I’ve decided to cast mine off and reclaim my inner space as an optimistic, confident woman who is indeed deserving of respect, someone’s time, being heard, being supported, being treasured, being satisfied, being adored – and being loved.

In some ways my ‘cougar’ identity – read ‘mature, sexually empowered woman’ – is one face I hold up to the world. There are others too.

I’m sure this new period of determined growth will influence my dating life and my desires in the coming months.

I’m henceforth inviting in people who will help me grow, specifically towards re-building my core (unconscious) beliefs to be life-affirming, self-affirming and loving.

Part of what I will be working on during the next two weeks is creating a vision board. I have never done one of these before, although in a way my whole, beloved home, particularly my bedroom and study, is about holding beauty, strong positive energy and ideas through language (quotes), images (cards and pictures, artwork) and of course, cherishing the physical (through touch and intimacy).

This is my first living space (house) that I alone own – I’m responsible for the roof over my head (to also shelter and protect my children) by my own labour and dedication. Before now everything I owned belonged jointly to the ex-husband. It is immensely liberating to go it alone – although I share the space with my children, I know that one day it will be all mine. It is my safe space and my sanctuary.

This is a deeply empowering fact that I don’t take for granted. I am grateful for my ability to provide for myself and my family in work that enriches me, and helps me grow and learn every day. It is also work that allows me to enter ‘the zone’ aka the flow; a place where we are lost in our endeavours. I am grateful for this state as there is no more rewarding career than one that allows you to connect with this energy through whatever means is your calling.

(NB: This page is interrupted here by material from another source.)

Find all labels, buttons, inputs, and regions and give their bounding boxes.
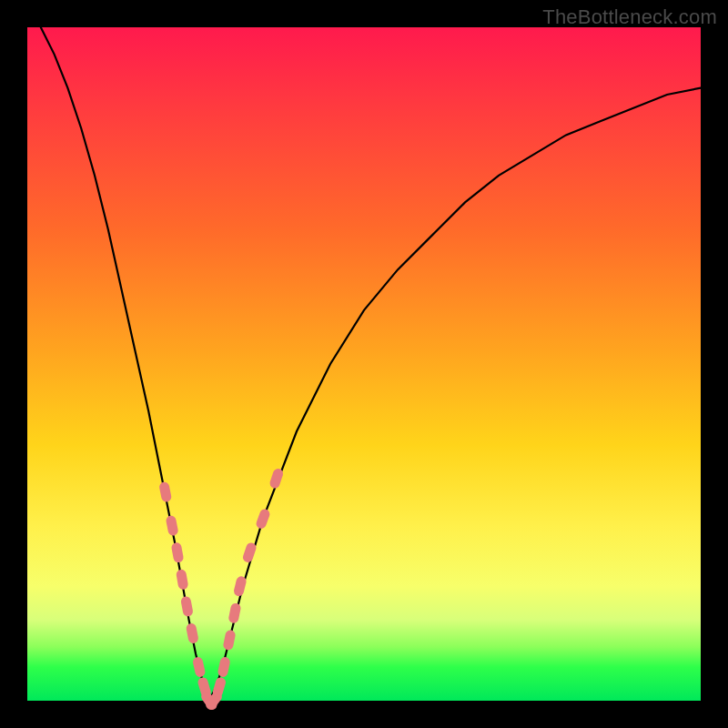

I am also grateful for the reciprocal love, warmth, listening, and sharing of my friends and immediate family.

That may seem obvious but in feeling gratitude I can’t go past the most observable source, which includes the people who I spend the most time with day in, day out, week in, week out and in some cases, year on year.

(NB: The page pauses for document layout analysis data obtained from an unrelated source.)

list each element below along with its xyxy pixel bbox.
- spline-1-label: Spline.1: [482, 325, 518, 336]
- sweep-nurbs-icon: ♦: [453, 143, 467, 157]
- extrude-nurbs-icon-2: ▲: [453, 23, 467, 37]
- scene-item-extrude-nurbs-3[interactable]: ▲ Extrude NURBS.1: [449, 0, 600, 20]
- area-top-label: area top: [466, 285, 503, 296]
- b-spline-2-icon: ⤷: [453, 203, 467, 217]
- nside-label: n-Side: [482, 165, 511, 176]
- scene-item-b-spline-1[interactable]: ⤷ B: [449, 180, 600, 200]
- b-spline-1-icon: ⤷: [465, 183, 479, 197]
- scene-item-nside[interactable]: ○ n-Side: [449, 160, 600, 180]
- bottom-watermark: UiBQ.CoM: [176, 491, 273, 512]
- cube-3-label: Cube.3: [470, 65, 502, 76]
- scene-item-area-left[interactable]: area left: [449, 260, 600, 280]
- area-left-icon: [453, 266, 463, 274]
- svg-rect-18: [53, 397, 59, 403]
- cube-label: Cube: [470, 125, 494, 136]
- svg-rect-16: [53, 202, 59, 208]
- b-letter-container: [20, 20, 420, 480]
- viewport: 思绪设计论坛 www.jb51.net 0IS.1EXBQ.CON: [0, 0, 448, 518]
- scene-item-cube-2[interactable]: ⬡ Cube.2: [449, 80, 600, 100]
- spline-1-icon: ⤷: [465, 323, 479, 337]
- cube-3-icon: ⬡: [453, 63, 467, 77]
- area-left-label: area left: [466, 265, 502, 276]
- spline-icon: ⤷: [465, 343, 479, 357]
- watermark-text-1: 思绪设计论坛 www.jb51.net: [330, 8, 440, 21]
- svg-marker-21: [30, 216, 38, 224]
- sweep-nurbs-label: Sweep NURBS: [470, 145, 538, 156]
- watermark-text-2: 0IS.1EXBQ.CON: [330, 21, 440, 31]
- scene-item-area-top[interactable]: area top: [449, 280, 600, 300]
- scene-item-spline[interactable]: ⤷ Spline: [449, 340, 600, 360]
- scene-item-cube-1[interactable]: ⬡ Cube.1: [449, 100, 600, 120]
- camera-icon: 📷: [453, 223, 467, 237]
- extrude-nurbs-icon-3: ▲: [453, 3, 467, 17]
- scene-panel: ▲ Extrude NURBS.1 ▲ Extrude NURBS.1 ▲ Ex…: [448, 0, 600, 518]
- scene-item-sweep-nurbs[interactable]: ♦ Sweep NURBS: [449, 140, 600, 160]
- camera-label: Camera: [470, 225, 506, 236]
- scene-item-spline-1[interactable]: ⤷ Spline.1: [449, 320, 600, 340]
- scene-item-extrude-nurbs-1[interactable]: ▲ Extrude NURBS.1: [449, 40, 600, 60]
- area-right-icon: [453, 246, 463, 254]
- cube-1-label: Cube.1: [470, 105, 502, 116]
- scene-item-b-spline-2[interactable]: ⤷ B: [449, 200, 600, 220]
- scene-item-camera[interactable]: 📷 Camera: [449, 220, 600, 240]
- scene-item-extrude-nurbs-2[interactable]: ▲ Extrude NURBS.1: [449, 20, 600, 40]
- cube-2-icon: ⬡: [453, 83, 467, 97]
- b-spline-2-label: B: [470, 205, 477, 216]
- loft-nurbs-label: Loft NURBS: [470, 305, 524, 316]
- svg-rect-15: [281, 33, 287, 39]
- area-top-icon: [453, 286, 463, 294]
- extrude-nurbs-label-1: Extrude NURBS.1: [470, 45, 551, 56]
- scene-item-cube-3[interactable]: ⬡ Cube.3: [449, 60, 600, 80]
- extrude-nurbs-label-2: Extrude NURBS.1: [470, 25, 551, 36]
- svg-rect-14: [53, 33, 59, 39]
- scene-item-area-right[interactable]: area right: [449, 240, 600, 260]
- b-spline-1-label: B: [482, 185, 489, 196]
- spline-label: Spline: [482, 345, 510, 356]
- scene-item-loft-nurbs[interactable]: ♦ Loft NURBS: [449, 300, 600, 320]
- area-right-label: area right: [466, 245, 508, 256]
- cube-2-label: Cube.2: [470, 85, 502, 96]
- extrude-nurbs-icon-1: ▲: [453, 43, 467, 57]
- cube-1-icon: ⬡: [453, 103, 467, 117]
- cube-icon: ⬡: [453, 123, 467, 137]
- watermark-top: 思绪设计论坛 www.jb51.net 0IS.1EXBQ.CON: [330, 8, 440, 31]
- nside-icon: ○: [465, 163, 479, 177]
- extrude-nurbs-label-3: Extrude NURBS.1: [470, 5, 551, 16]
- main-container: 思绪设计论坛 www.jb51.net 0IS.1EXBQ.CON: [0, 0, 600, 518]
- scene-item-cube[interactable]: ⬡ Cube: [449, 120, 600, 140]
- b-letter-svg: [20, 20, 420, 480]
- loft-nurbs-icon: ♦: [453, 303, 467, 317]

There are many other aspects of my life I’m grateful for, including my good health. I’m also working on being genuinely grateful for my physical body (without succumbing to the notion of myself as a flawed and less-than-perfect specimen of womanhood).

I’m hopeful that shifting some of these unhelpful core beliefs and subconscious attitudes will also shift something in the type of relationships that I attract into my life.

And of course, you – dear reader.

I am grateful for you. I am grateful that what started out as dipping a toe in the waters of experimentation (never having read a blog before, much less followed dozens!), close on 9 months later I have a solid following and much more importantly, a genuine feeling of community channeled via blogging and specifically, WordPress.

In 2017 (September to December), Unleashing the Cougar achieved 4,547 views from 1,251 visitors, attracting 433 likes and 409 comments.

In 2018 (to end May), Unleashing the Cougar achieved 8,055 views from 2,492 visitors, attracting 596 likes and 562 comments.

Highest all-time views were in March and April 2018 with 1.9K each month.

The top 4 countries to view UTC during these 9 months were United States, United Kingdom, Australia and Canada, with surprising numbers in France, Germany, the Netherlands and India.

In 2018 (to end May) I have written 41,229 words or 22 posts, and in 2017 (from September), I wrote 46,423 words, or 36 posts. I have long posts on average, because I tackle meaty subjects, and they sit around the 1800 word mark. And UTC has gone from zero to 264 followers in these 9 months – for every one of these people I am honoured and thrilled.

Thank you again to everyone who has read or commented on this (still) work-in-progress blog. Thank you to the women and men I have ‘met’ and collaborated with, some of whom have become my first blogger friends – and one I have even met IRL!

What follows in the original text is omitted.